List’s contribution – well described in the forthcoming Superfreakonomics – has been to show that these results stem from the experimental set-up. In one set of experiments, he gently varied the rules of “dictator”. Anna, in addition to dividing up the $10 between herself and Bernard, was given the option to take a further dollar from Bernard. This option should be irrelevant. Because most Annas offer money to Bernard, they should hardly be tempted to pick his pocket. But in fact, when offered the chance to take money, far fewer Annas decide to give Bernard anything and one in five actually took Bernard’s dollar. Another experiment showed that Anna’s willingness to take from Bernard was dramatically less if she thought Bernard had earned his money.

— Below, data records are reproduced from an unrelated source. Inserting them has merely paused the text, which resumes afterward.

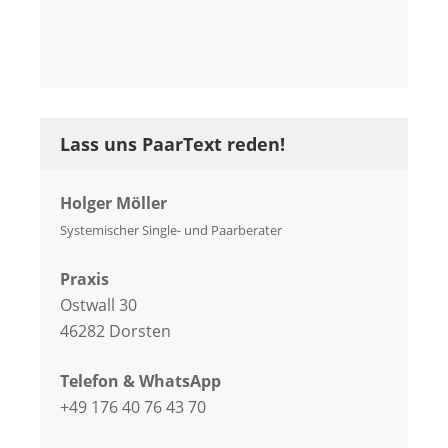
Lass uns PaarText reden!
Holger Möller
Systemischer Single- und Paarberater
Praxis
Ostwall 30
46282 Dorsten
Telefon & WhatsApp
+49 176 40 76 43 70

As the experimenter, List found he could nudge his subjects into being generous or mean with small variants in the set-up.
Another round of experiments, which List proudly describes as his best, were conducted at a baseball card convention. (List is a long-time baseball card collector.) List set up a baseball card trade to mimic the “gift exchange” game, and showed that baseball card traders behave just like laboratory subjects when they know they are in an experiment. But many traders didn’t know they were being watched, and they behaved far more selfishly.
Rather than re-establishing the primacy of rational choice theory, List’s experiments show that psychological factors are important – but far more subtle and complex than previous experimenters seem to have appreciated. If he undermines hard-earned reputations elsewhere in the field, tough. Nobody ever said academia was an altruistic profession.
Also published at ft.com.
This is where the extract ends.